- Genre: Christmas carol
- Language: English, based on Czech
- Based on: Traditional Czech carol
- Published: 1928

= The Rocking Carol =

Christmas carol

"The Rocking Carol", also known as "Little Jesus, Sweetly Sleep" and "Rocking", is an English Christmas carol by Percy Dearmer. It was translated from Czech ("Hajej, nynej, Ježíšku") in 1928 and is performed as a lullaby to the baby Jesus.

== History ==

Adoration of the Shepherds by Gerard van Honthorst

The carol was first published in an anthology in 1920 in Czechoslovakia, where it was described as a traditional Czech carol. It was loosely translated into English by Percy Dearmer, as part of his effort of resurrecting hymns that had fallen into disuse and introducing European hymns into the Church of England. The carol is sung in the form of a lullaby to Jesus while rocking the manger as if it were a more modern cradle, as noted by the repetitive chorus of "We will rock you". It was first published in The Oxford Book of Carols, which Dearmer had edited alongside Martin Shaw and Ralph Vaughan Williams, in 1928.

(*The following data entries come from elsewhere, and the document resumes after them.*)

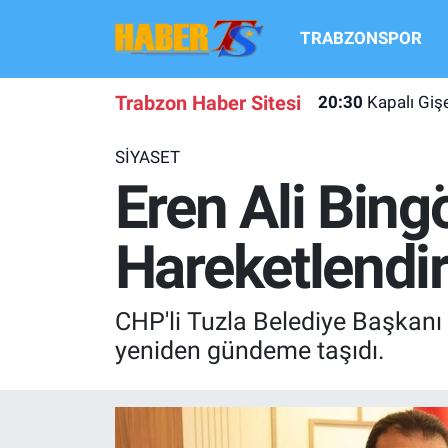
TRABZONSPOR
TRABZONSPOR
Hava Durumu
Trabzon Haber Sitesi
20:30
Kapalı Gi
TRABZON GUNDEMI
Trafik Durumu
SİYASET
GÜNDEM
Süper Lig Puan Durumu ve Fikstür
Eren Ali Bing
TRANSFER HABERLERI
Tüm Manşetler
Hareketlendir
KULİS MEYDANI
Son Dakika Haberleri
CHP'li Tuzla Belediye Başkanı Er
1461 TRABZON
Haber Arşivi
yeniden gündeme taşıdı.
FUTBOL
ALT LIGLER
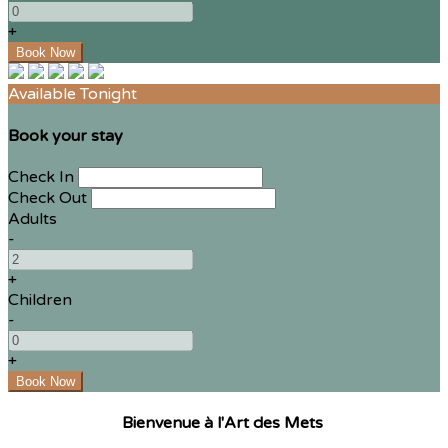
+
Available Tonight
Book your stay
Check In
Check Out
Adults
-
+
Children
-
+
Bienvenue à l'Art des Mets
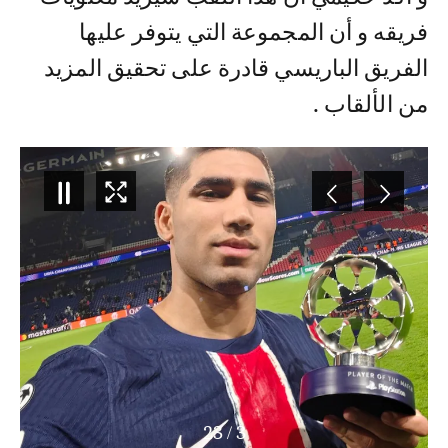
فريقه و أن المجموعة التي يتوفر عليها
الفريق الباريسي قادرة على تحقيق المزيد
من الألقاب .
23
/
4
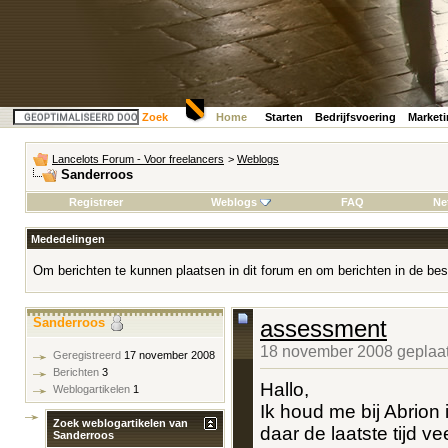
Zoek
Home
Starten
Bedrijfsvoering
Market
Lancelots Forum - Voor freelancers
>
Weblogs
Sanderroos
Registreer
Weblogs
FAQ
Ne
Mededelingen
Om berichten te kunnen plaatsen in dit forum en om berichten in de bes
Sanderroos
assessment
18 november 2008 geplaat
Geregistreerd
17 november 2008
Berichten
3
Hallo,
Weblogartikelen
1
Ik houd me bij Abrion
Zoek weblogartikelen van
daar de laatste tijd v
Sanderroos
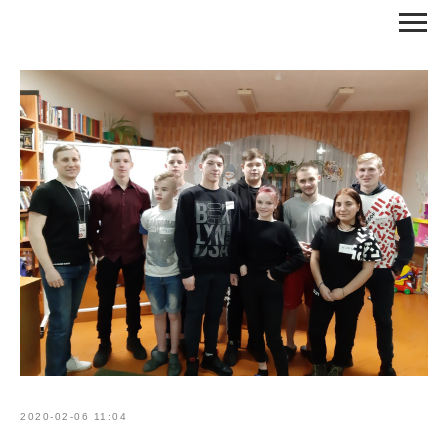
RU
EN
КОНТАКТЫ
ВХОД / РЕГИСТРАЦИЯ
2020-02-06 11:04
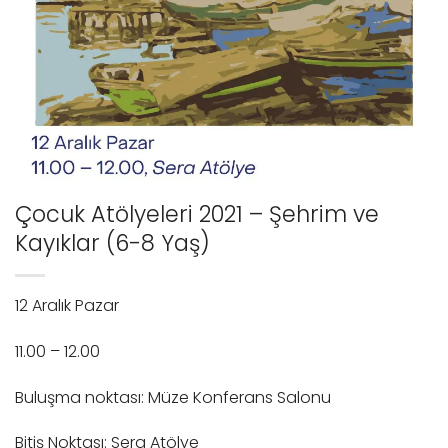
Çocuk Atölyeleri 2021 – Şehrim ve
Kayıklar (6-8 Yaş)
12 Aralık Pazar
11.00 – 12.00
Buluşma noktası: Müze Konferans Salonu
Bitiş Noktası: Sera Atölye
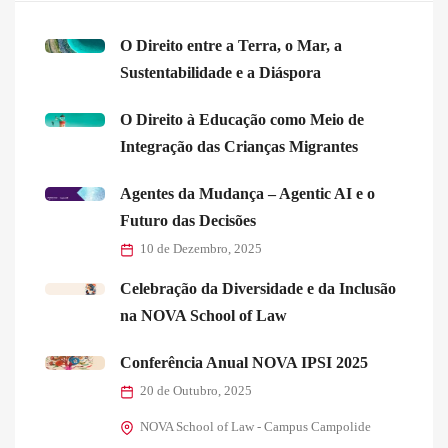
O Direito entre a Terra, o Mar, a
Sustentabilidade e a Diáspora
O Direito à Educação como Meio de
Integração das Crianças Migrantes
Agentes da Mudança – Agentic AI e o
Futuro das Decisões
10 de Dezembro, 2025
Celebração da Diversidade e da Inclusão
na NOVA School of Law
Conferência Anual NOVA IPSI 2025
20 de Outubro, 2025
NOVA School of Law - Campus Campolide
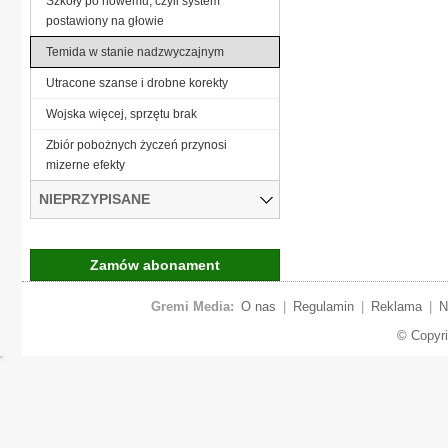
Szkoły po nowemu, czyli system
postawiony na głowie
Temida w stanie nadzwyczajnym
Utracone szanse i drobne korekty
Wojska więcej, sprzętu brak
Zbiór pobożnych życzeń przynosi
mizerne efekty
NIEPRZYPISANE
Zamów abonament
Gremi Media:
O nas
|
Regulamin
|
Reklama
|
N
© Copyr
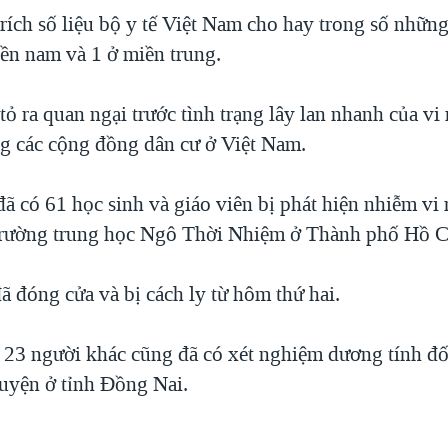
rích số liệu bộ y tế Việt Nam cho hay trong số nhữn
iền nam và 1 ở miền trung.
tỏ ra quan ngại trước tình trạng lây lan nhanh của vi
 các cộng đồng dân cư ở Việt Nam.
ã có 61 học sinh và giáo viên bị phát hiện nhiễm vi 
trường trung học Ngô Thời Nhiệm ở Thành phố Hồ C
ã đóng cửa và bị cách ly từ hôm thứ hai.
 23 người khác cũng đã có xét nghiệm dương tính đối
huyện ở tỉnh Đồng Nai.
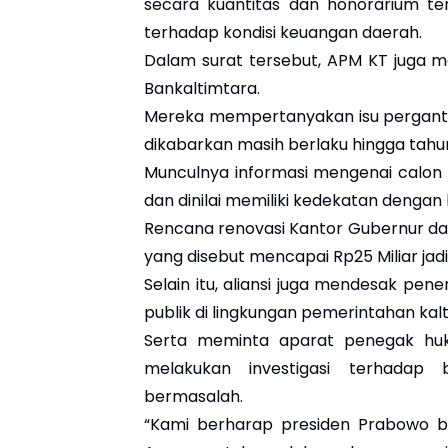
secara kuantitas dan honorarium ter
terhadap kondisi keuangan daerah.
Dalam surat tersebut, APM KT juga 
Bankaltimtara.
Mereka mempertanyakan isu pergantia
dikabarkan masih berlaku hingga tahu
Munculnya informasi mengenai calon d
dan dinilai memiliki kedekatan dengan 
Rencana renovasi Kantor Gubernur d
yang disebut mencapai Rp25 Miliar jadi 
Selain itu, aliansi juga mendesak pen
publik di lingkungan pemerintahan kalt
Serta meminta aparat penegak huku
melakukan investigasi terhadap
bermasalah.
“Kami berharap presiden Prabowo b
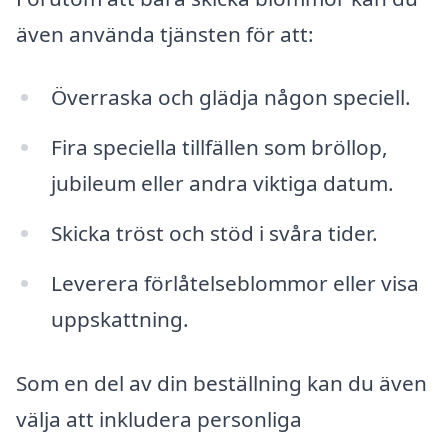
även använda tjänsten för att:
Överraska och glädja någon speciell.
Fira speciella tillfällen som bröllop,
jubileum eller andra viktiga datum.
Skicka tröst och stöd i svåra tider.
Leverera förlåtelseblommor eller visa
uppskattning.
Som en del av din beställning kan du även
välja att inkludera personliga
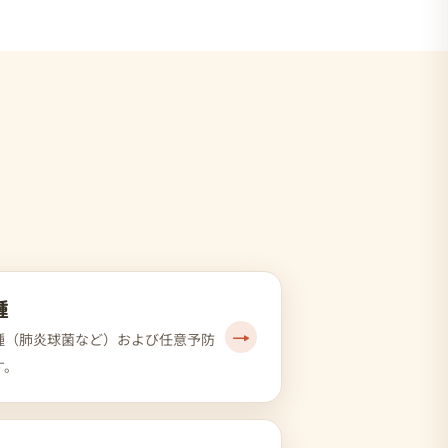
種
→
種（肺炎球菌など）および任意予防
す。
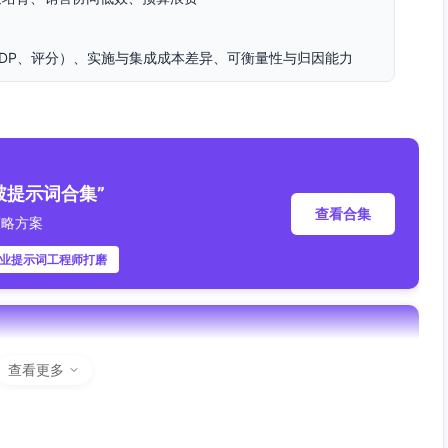
DP、评分）、实施与集成成本差异、可衡量性与归因能力
门槛、快上线、可衡量”的方案
产品试用与同业口碑能加速转化
合“旅程分层培育+ABM定向触达”
破提示词合集”
查看合集
策略方案
一客户视图、自动化分层培育
同提效
专业提示词工程师打磨
化SaaS，中台化能力+低门槛落地
提示词合集”
查看更多
查看合集
统一数据、跨渠道归因与线索评分、与主流CRM无缝对接、按
产出
专业提示词工程师打磨
、内置多触点归因、CRM打通实现端到端衡量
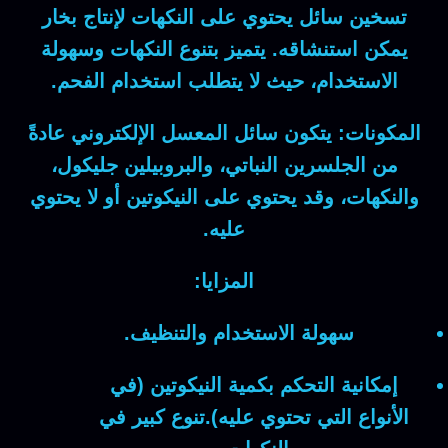
تسخين سائل يحتوي على النكهات لإنتاج بخار
يمكن استنشاقه. يتميز بتنوع النكهات وسهولة
الاستخدام، حيث لا يتطلب استخدام الفحم.
المكونات:
يتكون سائل المعسل الإلكتروني عادةً
من الجلسرين النباتي، والبروبيلين جليكول،
والنكهات، وقد يحتوي على النيكوتين أو لا يحتوي
عليه.
المزايا:
سهولة الاستخدام والتنظيف.
إمكانية التحكم بكمية النيكوتين (في
الأنواع التي تحتوي عليه).تنوع كبير في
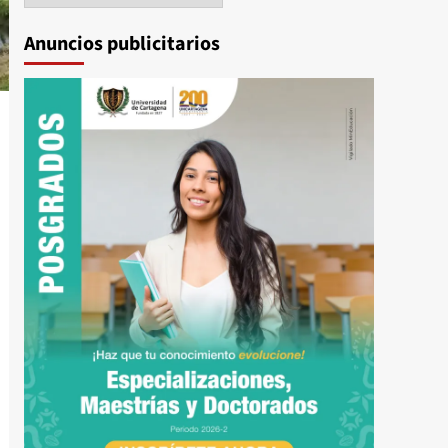
Anuncios publicitarios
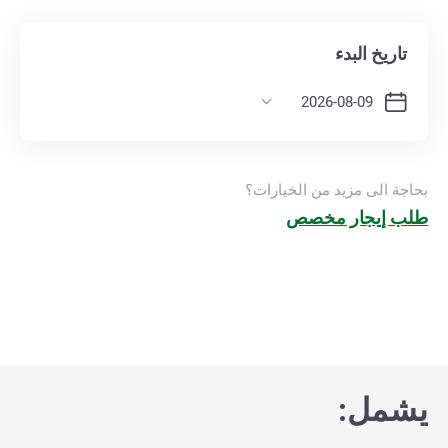
تاريخ البدء
بحاجة الى مزيد من الخيارات؟
طلب إيجار مخصص
يشمل:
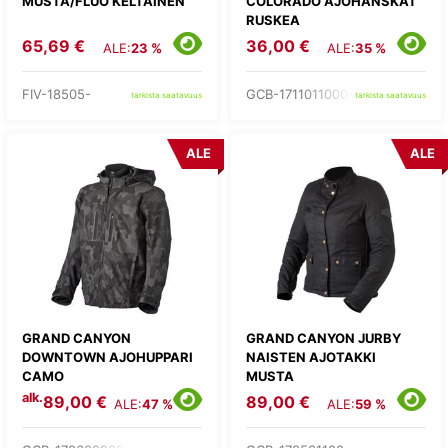
MUSTA/FLUO KELTAINEN
COLORADO AJOHANSKAT
RUSKEA
65,69 €
36,00 €
ALE:
23 %
ALE:
35 %
FIV-18505-
GCB-1711011000-
tarkista saatavuus
tarkista saatavuus
ALE
ALE
GRAND CANYON
GRAND CANYON JURBY
DOWNTOWN AJOHUPPARI
NAISTEN AJOTAKKI
CAMO
MUSTA
alk.
89,00 €
89,00 €
ALE:
47 %
ALE:
59 %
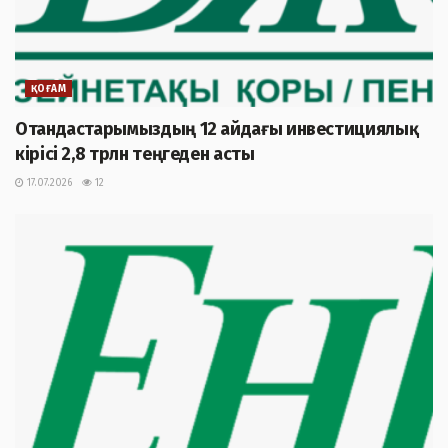
ҚОҒАМ
Отандастарымыздың 12 айдағы инвестициялық
кірісі 2,8 трлн теңгеден асты
17.07.2026
12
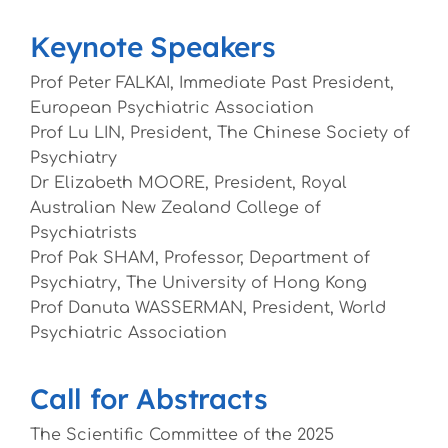
Keynote Speakers
Prof Peter FALKAI, Immediate Past President,
European Psychiatric Association
Prof Lu LIN, President, The Chinese Society of
Psychiatry
Dr Elizabeth MOORE, President, Royal
Australian New Zealand College of
Psychiatrists
Prof Pak SHAM, Professor, Department of
Psychiatry, The University of Hong Kong
Prof Danuta WASSERMAN, President, World
Psychiatric Association
Call for Abstracts
The Scientific Committee of the 2025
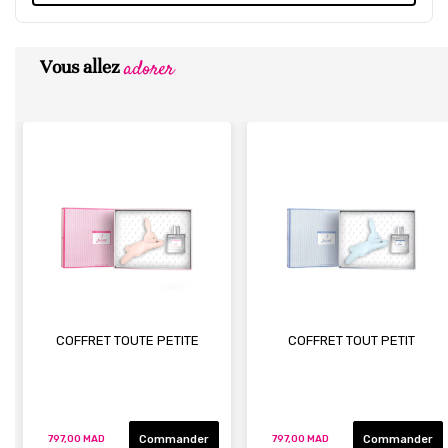
adorer
Vous allez
COFFRET TOUTE PETITE
COFFRET TOUT PETIT
Commander
Commander
797,00 MAD
797,00 MAD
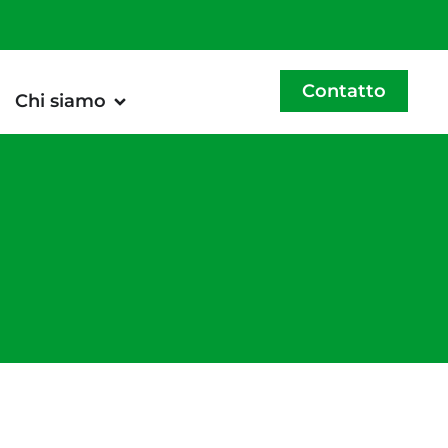
Contatto
Chi siamo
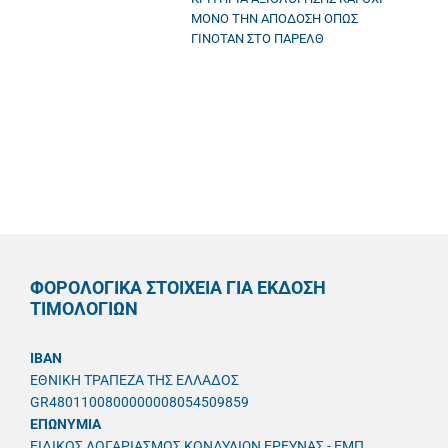
ΜΟΝΟ ΤΗΝ ΑΠΟΔΟΣΗ ΟΠΩΣ
ΓΙΝΟΤΑΝ ΣΤΟ ΠΑΡΕΛΘ
ΦΟΡΟΛΟΓΙΚΑ ΣΤΟΙΧΕΙΑ ΓΙΑ ΕΚΔΟΣΗ
ΤΙΜΟΛΟΓΙΩΝ
IBAN
ΕΘΝΙΚΗ ΤΡΑΠΕΖΑ ΤΗΣ ΕΛΛΑΔΟΣ
GR4801100800000008054509859
ΕΠΩΝΥΜΙΑ
ΕΙΔΙΚΟΣ ΛΟΓΑΡΙΑΣΜΟΣ ΚΟΝΔΥΛΙΩΝ ΕΡΕΥΝΑΣ - ΕΜΠ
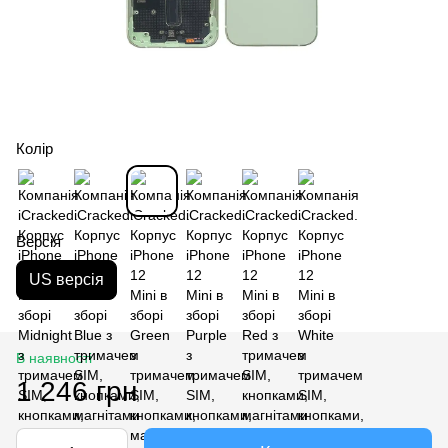
Колір
Версія
US версія
В наявності
1 246 грн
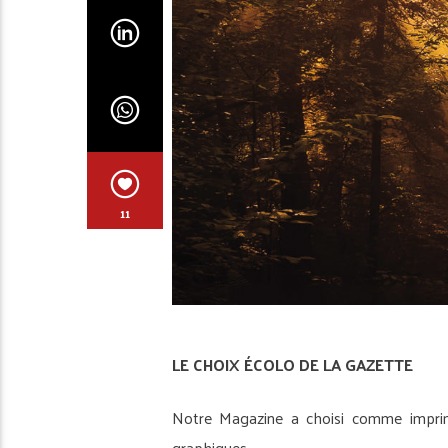
11
LE CHOIX ÉCOLO DE LA GAZETTE
Notre Magazine a choisi comme imprim
graphiques.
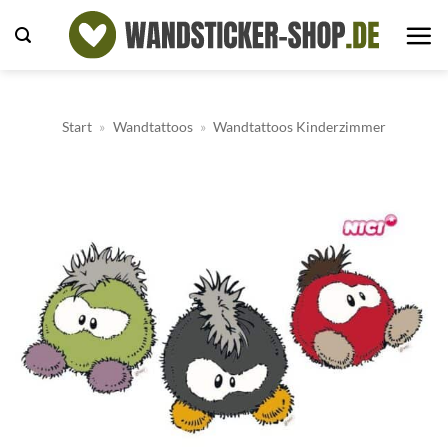
Zum
Inhalt
springen
Start
»
Wandtattoos
»
Wandtattoos Kinderzimmer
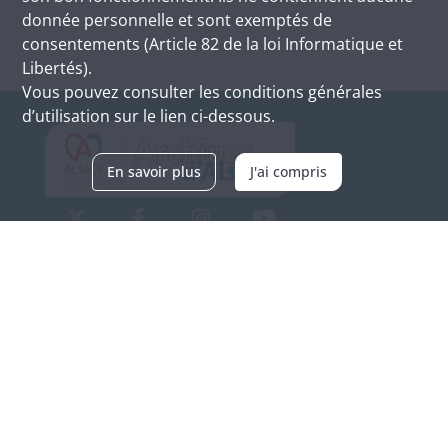
donnée personnelle et sont exemptés de
consentements (Article 82 de la loi Informatique et
Libertés).
Vous pouvez consulter les conditions générales
d’utilisation sur le lien ci-dessous.
En savoir plus
J'ai compris
Archives d'Alsace - Site de Colmar
Bâtiment M / Cité administrative
3, rue Fleischhauer
F-68026 COLMAR
(+33) 3 89 21 97 00
Nous contacter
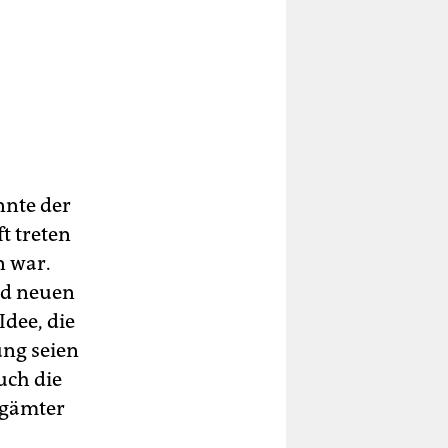
nnte der
t treten
n war.
nd neuen
dee, die
ng seien
uch die
ögämter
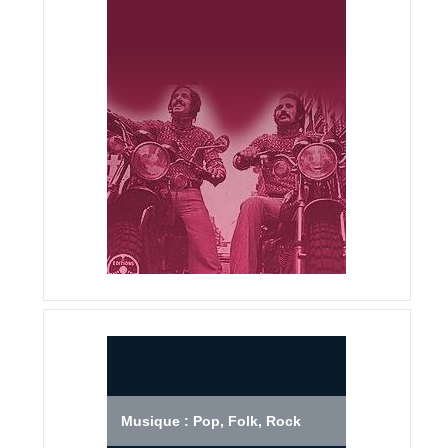
Musique : Pop, Folk, Rock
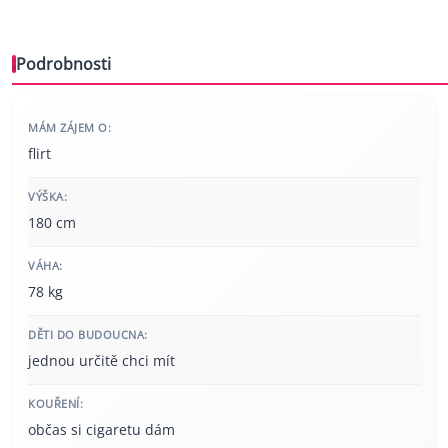
Podrobnosti
MÁM ZÁJEM O:
flirt
VÝŠKA:
180 cm
VÁHA:
78 kg
DĚTI DO BUDOUCNA:
jednou určitě chci mít
KOUŘENÍ:
občas si cigaretu dám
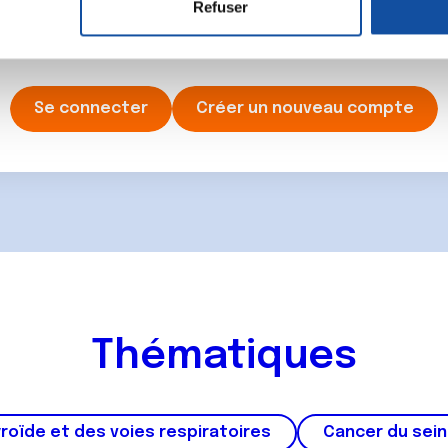
Refuser
e personnaliser le contenu et les annonces, d'offrir des fonctio
ancer une nouvelle discussion vous aurez besoin de vous 
rafic. Nous partageons également des informations sur l'utilisati
, de publicité et d'analyse, qui peuvent combiner celles-ci avec
ils ont collectées lors de votre utilisation de leurs services.
Se connecter
Créer un nouveau compte
Thématiques
roïde et des voies respiratoires
Cancer du sein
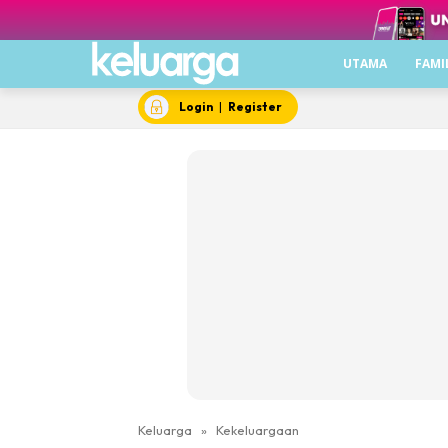
UTAMA
FAMI
Login
|
Register
Keluarga
»
Kekeluargaan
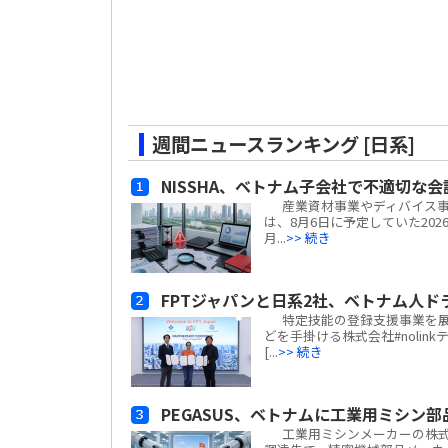
週間ニュースランキング [日系]
NISSHA、ベトナム子会社で不適切な
産業資材事業やディバイス事業
は、8月6日に予定していた20
月...
>> 続き
FPTジャパンと日系2社、ベトナム人
特定技能の登録支援事業を展
どを手掛ける株式会社#nolin
[...
>> 続き
PEGASUS、ベトナムに工業用ミシン
工業用ミシンメーカーの株式会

After initial publication, the carol gradually decreased in popularity until the 1960s when the English actress Julie Andrews performed a commercially released version of it. Following this, it was published in Carols for Choirs by Reginald Jacques and David Willcocks.

== Description ==

"The Rocking Carol" consists of two verses of eight lines each. It is performed with a 10.7.8.8.7.7 metre. The hymn continues to be published within Church of England and Anglican hymnals. The hymn has been described as the quintessential lullaby carol and compared with similarly worded Christmas carols, "Silent Night" and "Away in a Manger"; hymnologists opine that the lyrics and melody both strongly suggest the rocking of a cradle.

==Melody and words==
The original Czech lyrics are:

1. Hajej, nynej, Ježíšku,
Ježíšku, pučíme ti kožíšku.
Budeme té kolíbati,
Abys moh' libě pospati,
Hajej, nynej, Ježíšku,
Pučíme ti kožíšku.

2. Hajej, nynej, miláčku,
Miláčku, mariánský synáčku.
Budeme té kolíbati,
Abys moh' libě pospati,
Hajej, nynej, miláčku,
Mariánský synáčku.

The English words are a poetic translation.

Source

==Criticism==
After publication, the final line of the carol met with dissatisfaction, with a number of hymnal editors altering it from "Darling, darling little man" to "Son of God and Son of Man". Barry Cooper has argued that it has only minor biblical references and is written without theological content and "painting a wholly imaginary scene".